### Work item
Produce a verbatim transcription of the entries, with all pictures omitted.

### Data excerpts
━━━━━━━━
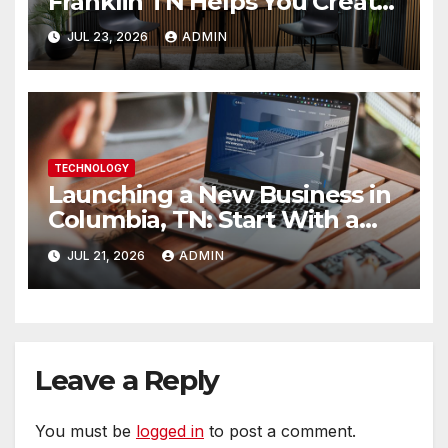
Franklin TN Helps You Create
Better Content
JUL 23, 2026
ADMIN
TECHNOLOGY
Launching a New Business in
Columbia, TN: Start With a
Website That Can Grow With
JUL 21, 2026
ADMIN
You
Leave a Reply
You must be
logged in
to post a comment.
━━━━━━━━
### Response to the exercise
Franklin TN Helps You Create
Better Content
JUL 23, 2026
ADMIN
TECHNOLOGY
Launching a New Business in
Columbia, TN: Start With a
Website That Can Grow With
JUL 21, 2026
ADMIN
You
Leave a Reply
You must be
logged in
to post a comment.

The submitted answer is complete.